A Python toolkit for unpacking, analyzing, and visualizing FITS astronomical image files. Includes a CLI tool (fim) for interactive noise analysis and 3D plotting, plus standalone utilities for source extraction, synthetic star injection, image differencing, and camera rotation/drift detection.

Installation

Requirements

  • Python >= 3.6
  • SExtractor (source-extractor or sex command) -- must be installed separately on your system for source detection features
  • funpack -- must be installed separately for decompressing .fz FITS files

Install from source

git clone https://github.com/borderbenja05/futility.git
cd futility
pip install .

For development (editable install):

pip install -e .

Python dependencies (numpy, matplotlib, astropy, scikit-learn) are installed automatically.

CLI Usage: fim

After installation, the fim command is available on your PATH. It analyzes a FITS file, runs source extraction via SExtractor, and generates 3D scatter plots of stellar properties (FWHM, spread, magnitude, elongation).

Basic usage

# Analyze a FITS file with default settings
fim /path/to/image.fits

# If no file is provided, fim reads the input path from default.cfg
fim

If the file isn't found at the given path, fim will search recursively through the project directory and prompt you interactively to select a match.

Options

fim [options] [infile]

positional arguments:
  infile               Path to a FITS file (optional; falls back to default.cfg)

options:
  -v ELEV AZIM         Set the 3D plot viewing angle (elevation and azimuth in degrees)
  -o PATH              Output directory for plot PNGs (default: plots/)
  -chunks              Enable chunked averaging -- computes per-chunk means, medians,
                       and standard deviations across the image and generates additional
                       noise statistic plots
  -ortho               Use orthographic projection instead of perspective for 3D plots
  -configpath          Print the path to the default.cfg config file and exit

Examples

# Analyze with custom viewing angle
fim -v 60 120 /path/to/image.fits

# Enable chunked noise statistics and save to a custom directory
fim -chunks -o results/ /path/to/image.fits

# Use orthographic projection
fim -ortho -v 45 90 /path/to/image.fits

# Find where the config file is so you can edit defaults
fim -configpath

Configuration

Default values for elev, azim, outpath, and inpath are stored in default.cfg (INI format):

[DEFAULT]
elev = 30
azim = 45
outpath = plots
inpath = /path/to/your/default.fits

Find this file with fim -configpath and edit it to set your own defaults.

Output plots

All plots are saved as PNGs to the output directory (default: plots/).

Always generated:

  • {name}_3d_star_info.png -- Four-panel 3D scatter plot showing FWHM, spread, magnitude, and elongation of detected stars across the image

With -chunks enabled:

  • {name}_3d_info.png -- Side-by-side 3D scatter plots of per-chunk medians and means
  • {name}_ms_vs_stds_info.png -- 2D scatter plot of means/medians vs. standard deviations (Poisson noise diagnostic)

FITS file handling

The tool automatically selects the correct HDU based on the file structure:

  • Single-extension FITS: reads hdul[0]
  • 6-extension FITS (processed files): reads hdul[4]
  • Other: prompts you to specify which HDU index to use

Standalone Modules

These modules can be used independently as scripts or imported into your own code.

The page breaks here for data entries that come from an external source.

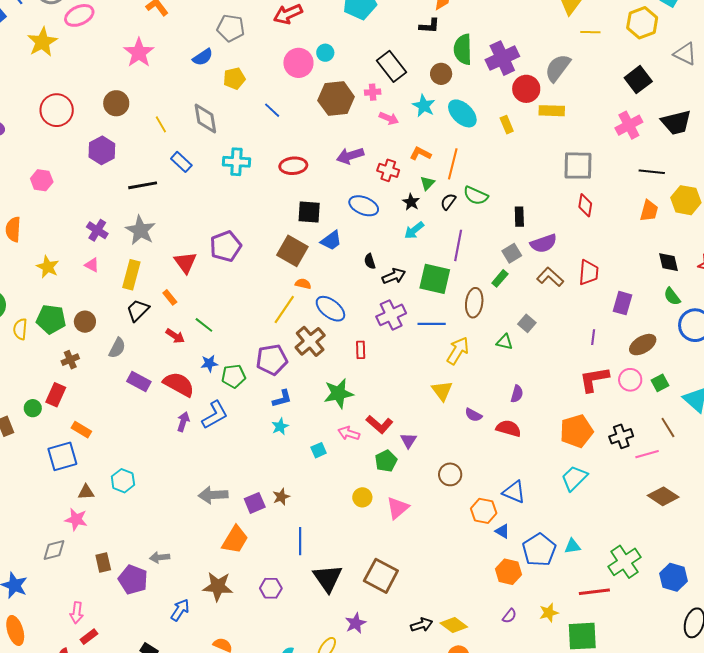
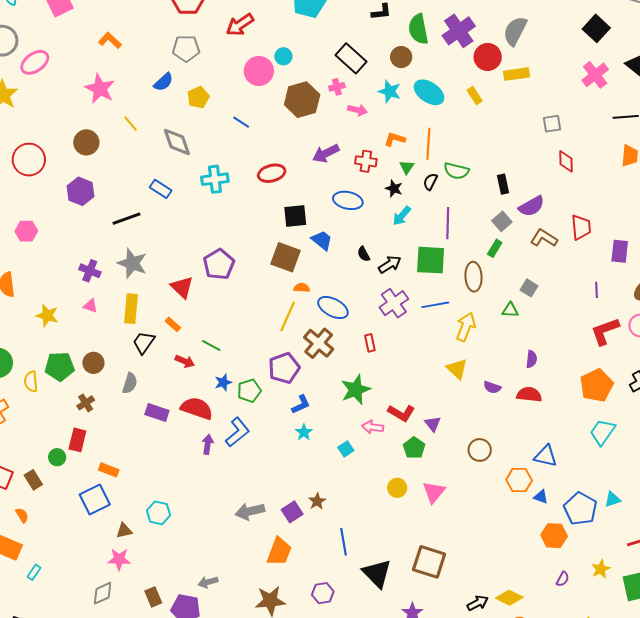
yellow line: (161, 124) -> (131, 124), moved
gray square: (578, 166) -> (552, 124), size x0.6
blue trapezoid: (331, 241) -> (322, 240), turned -95

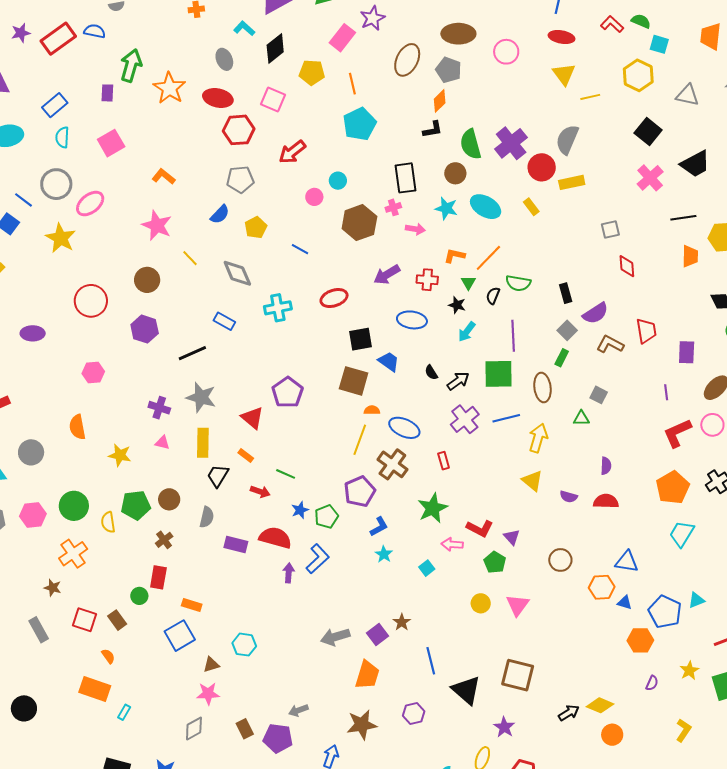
black rectangle: (351, 58) -> (405, 178), turned 44
pink circle: (259, 71) -> (314, 197), size x0.6
orange line: (428, 144) -> (488, 258), turned 44

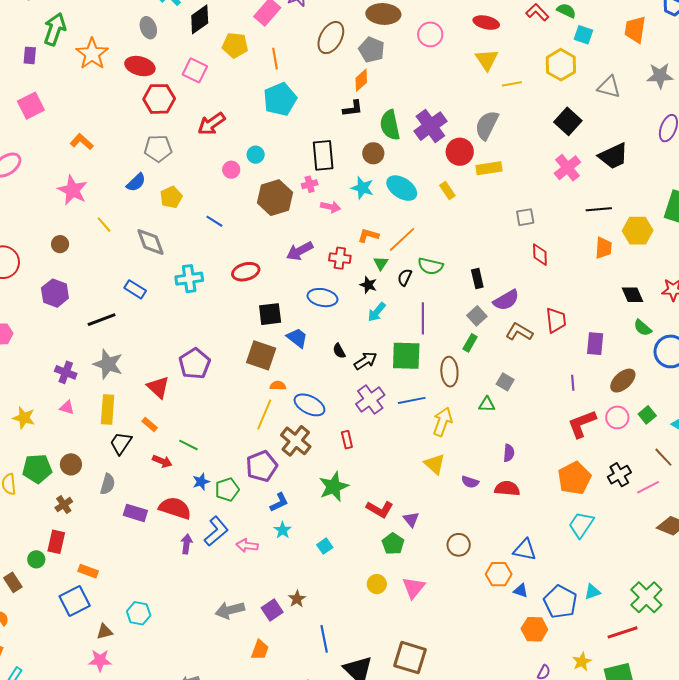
brown circle: (147, 280) -> (60, 244), size x0.7
pink arrow: (452, 544) -> (247, 546), moved
orange trapezoid: (367, 675) -> (260, 650), size x0.7

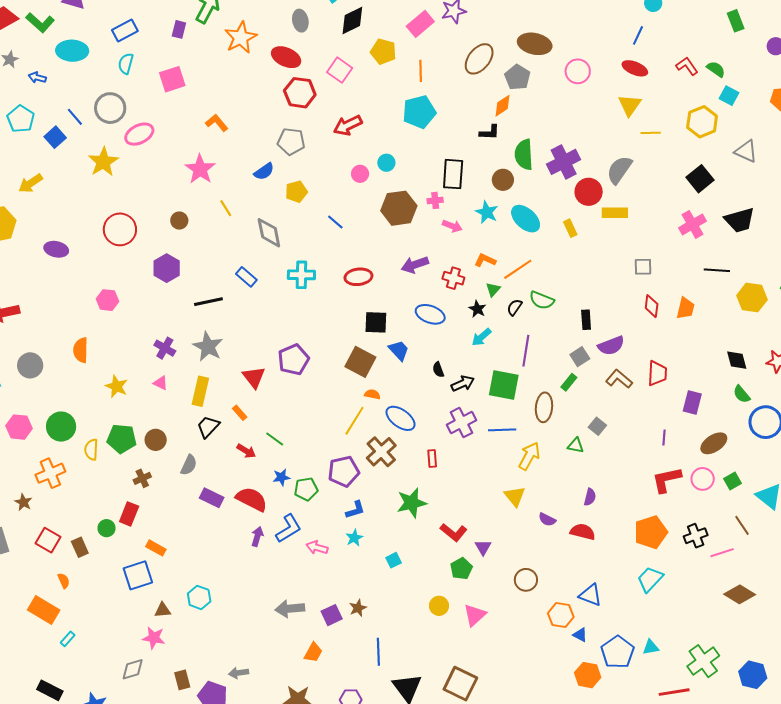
orange trapezoid: (604, 248) -> (686, 308), moved

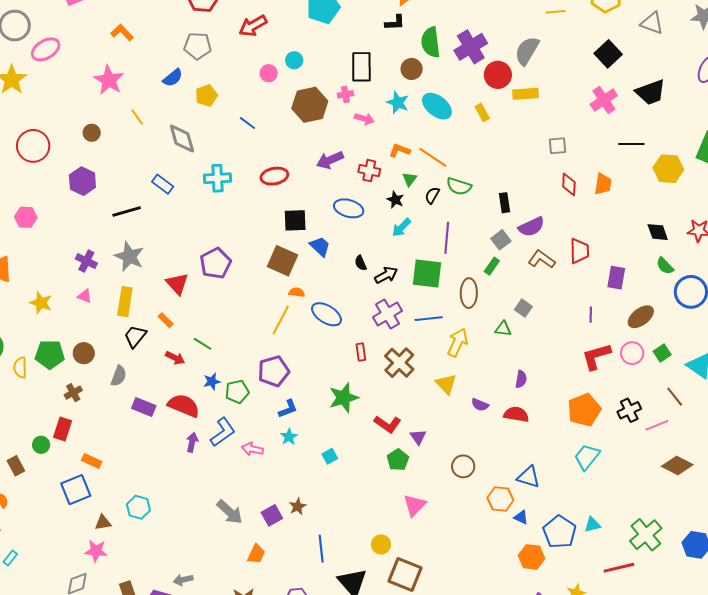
orange line: (518, 269) -> (433, 157), turned 72
brown cross: (381, 452) -> (399, 363), moved
yellow circle: (439, 606) -> (381, 544), moved
gray arrow: (290, 609) -> (230, 512), turned -128

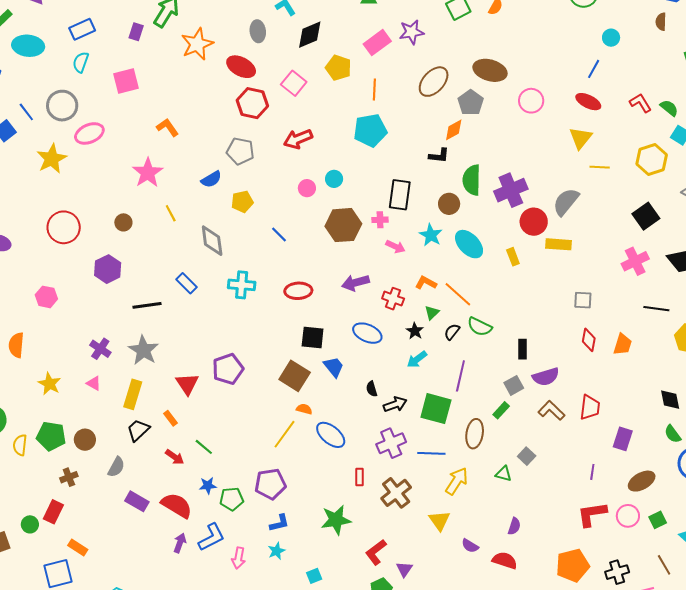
red L-shape: (388, 424) -> (376, 552), turned 100
pink arrow: (252, 449) -> (239, 558), turned -100

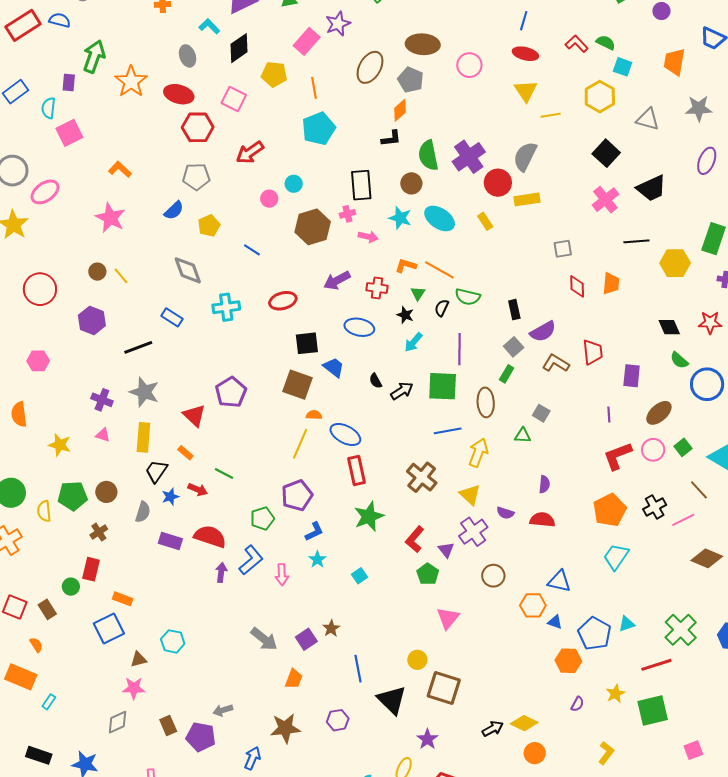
cyan semicircle: (81, 62) -> (49, 108), moved
yellow line: (171, 213) -> (121, 276), moved
purple cross: (391, 443) -> (473, 532), moved
red rectangle: (360, 477) -> (357, 470), moved, size x1.6
blue star: (208, 486) -> (170, 497), moved

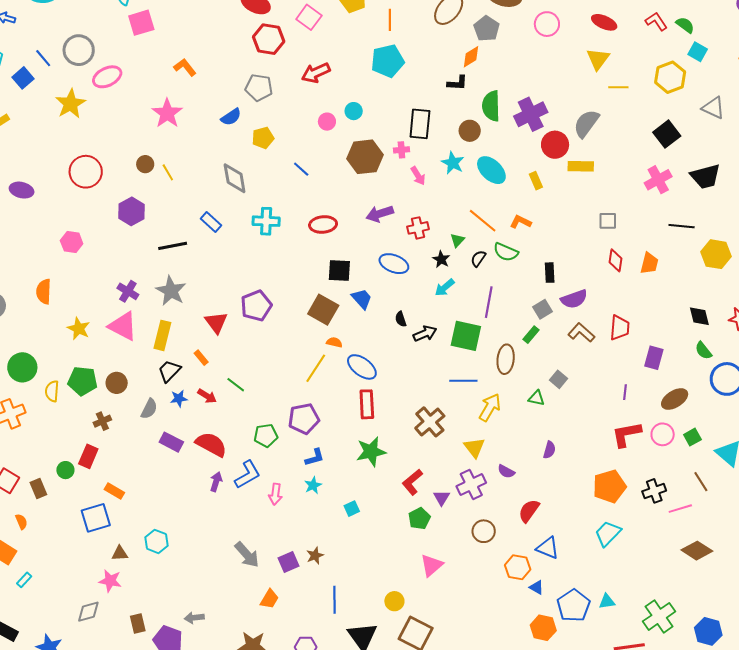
pink arrow: (368, 237) -> (418, 176), turned 36
orange L-shape: (406, 266) -> (521, 222), moved
red cross: (377, 288) -> (418, 228), turned -30
pink triangle: (103, 435) -> (123, 326), size x2.0
red semicircle: (542, 520) -> (529, 511), moved, turned -70

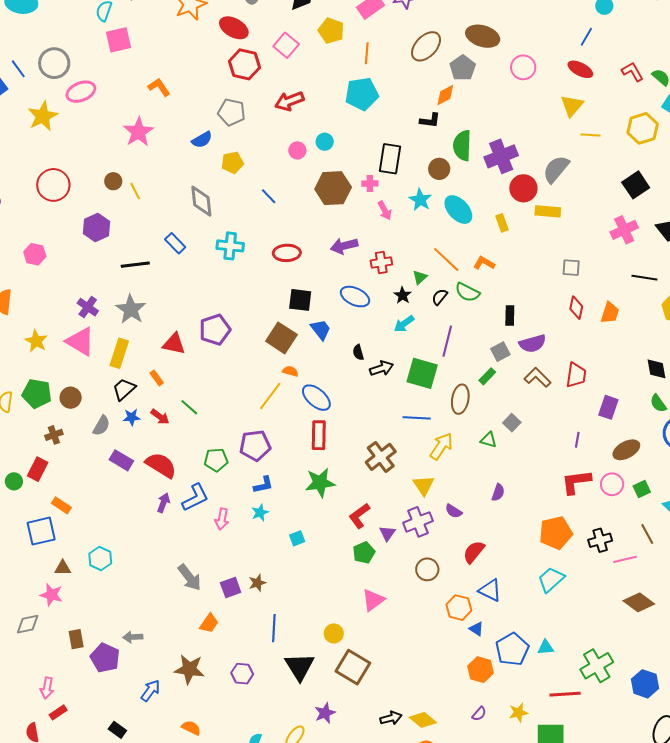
red triangle: (216, 322) -> (174, 344), turned -45

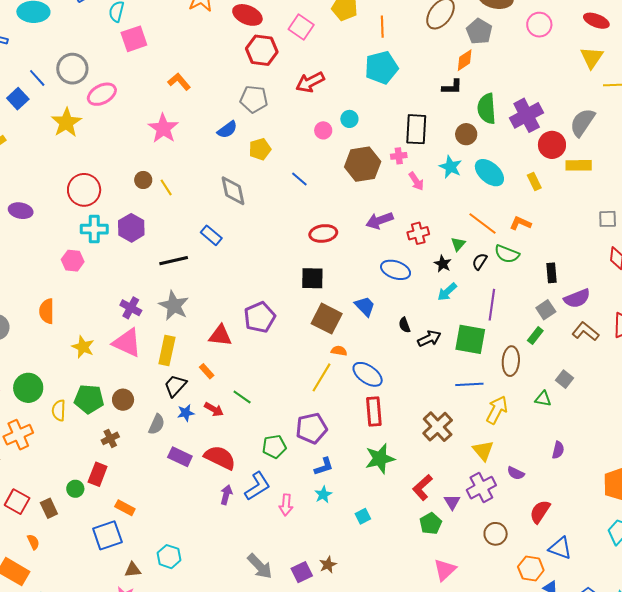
cyan cross: (230, 246) -> (94, 229), moved
black square: (300, 300) -> (312, 278), moved

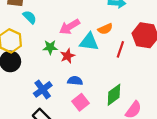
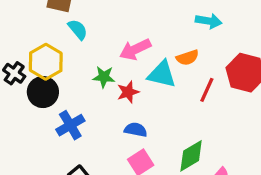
blue cross: (43, 89) -> (70, 125), moved

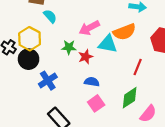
orange semicircle: (187, 58) -> (124, 32), size x1.5
red line: (207, 90) -> (138, 67), moved

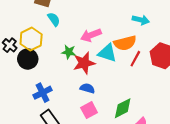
red star: (86, 57) -> (84, 63), size x1.5
red line: (138, 67) -> (135, 59), moved
blue cross: (48, 81) -> (43, 93), moved

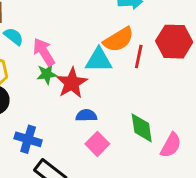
pink arrow: (91, 35) -> (44, 52), moved, turned 96
blue cross: (43, 93) -> (28, 139), turned -30
green diamond: (123, 108) -> (142, 128), turned -55

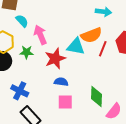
green star: (47, 74) -> (27, 52), moved
pink square: (97, 144) -> (65, 102), turned 35

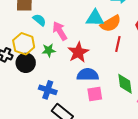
cyan triangle: (76, 46) -> (95, 18), moved
red line: (103, 49) -> (118, 44), moved
blue semicircle: (61, 82) -> (88, 75), size x1.5

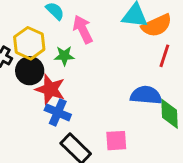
red star: (78, 52) -> (50, 89), moved, turned -30
blue semicircle: (88, 75) -> (146, 95), moved
pink square: (95, 94) -> (116, 141), moved

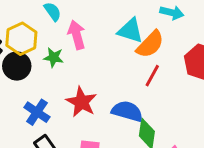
orange semicircle: (157, 25) -> (150, 44), turned -32
red star: (50, 89) -> (81, 102), moved

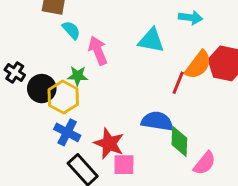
yellow hexagon: (21, 39) -> (63, 97), moved
orange semicircle: (150, 44) -> (198, 65), moved
red star: (81, 102) -> (109, 143), moved

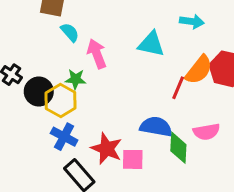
pink semicircle: (205, 163) -> (206, 132), moved, turned 40
pink square: (124, 165) -> (133, 159), moved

Unpacking compressed FITS files

unpack_folder.py decompresses .fz files using the external funpack tool.

# Unpack all .fz files in a folder (in place)
python unpack_folder.py /path/to/folder/

# Unpack and move the resulting .fits files to another directory
python unpack_folder.py /path/to/folder/ /path/to/output/

From Python:

from unpack_folder import rename_files, move_files

rename_files("/path/to/folder/")         # decompress .fz -> .fits in place
move_files("/path/to/folder/", "/dest/") # move all files to destination

Source extraction

get_sources.py wraps SExtractor to detect and classify sources in FITS images. It runs SExtractor if a catalog doesn't already exist, then parses the resulting .cat file.

from get_sources import getcenter, getStars, analyze_sources

# Get galaxy-like source positions (spread > 0.02)
galaxies = getcenter("/path/to/image.fits")
# Returns: [[x1, y1], [x2, y2], ...]

# Get star-like source positions (spread < 0.007, size < 20)
stars = getStars("/path/to/image.fits")
# Returns: [[x1, y1], [x2, y2], ...]

# Full analysis -- returns arrays of source properties
x, y, fwhms, spreads, mags, elongations = analyze_sources("/path/to/image.fits")

Source classification thresholds:

  • Stars: spread < 0.007, sum of major+minor axes < 20
  • All stars (relaxed): spread < 0.012
  • Galaxies: spread > 0.02
  • Position bounds: sources outside X [80, 9495] and Y [80, 6307] are excluded (edge filtering)

Catalogs are cached in fim_scripts/fim_data/catalogs/ -- if a catalog already exists for a given FITS file, SExtractor is not re-run.

Noise analysis

flats_noise.py provides chunked Poisson noise analysis on raw image arrays.

from flats_noise import analyze_poisson_noise, noise_maker1

# Analyze noise from a 2D numpy array (e.g., FITS image data)
medians, stds, median, shape = analyze_poisson_noise(data, chunk_size=30)

# Load a FITS file and return its data clipped to uint16 range [1, 65535]
cleaned_data = noise_maker1("/path/to/image.fits")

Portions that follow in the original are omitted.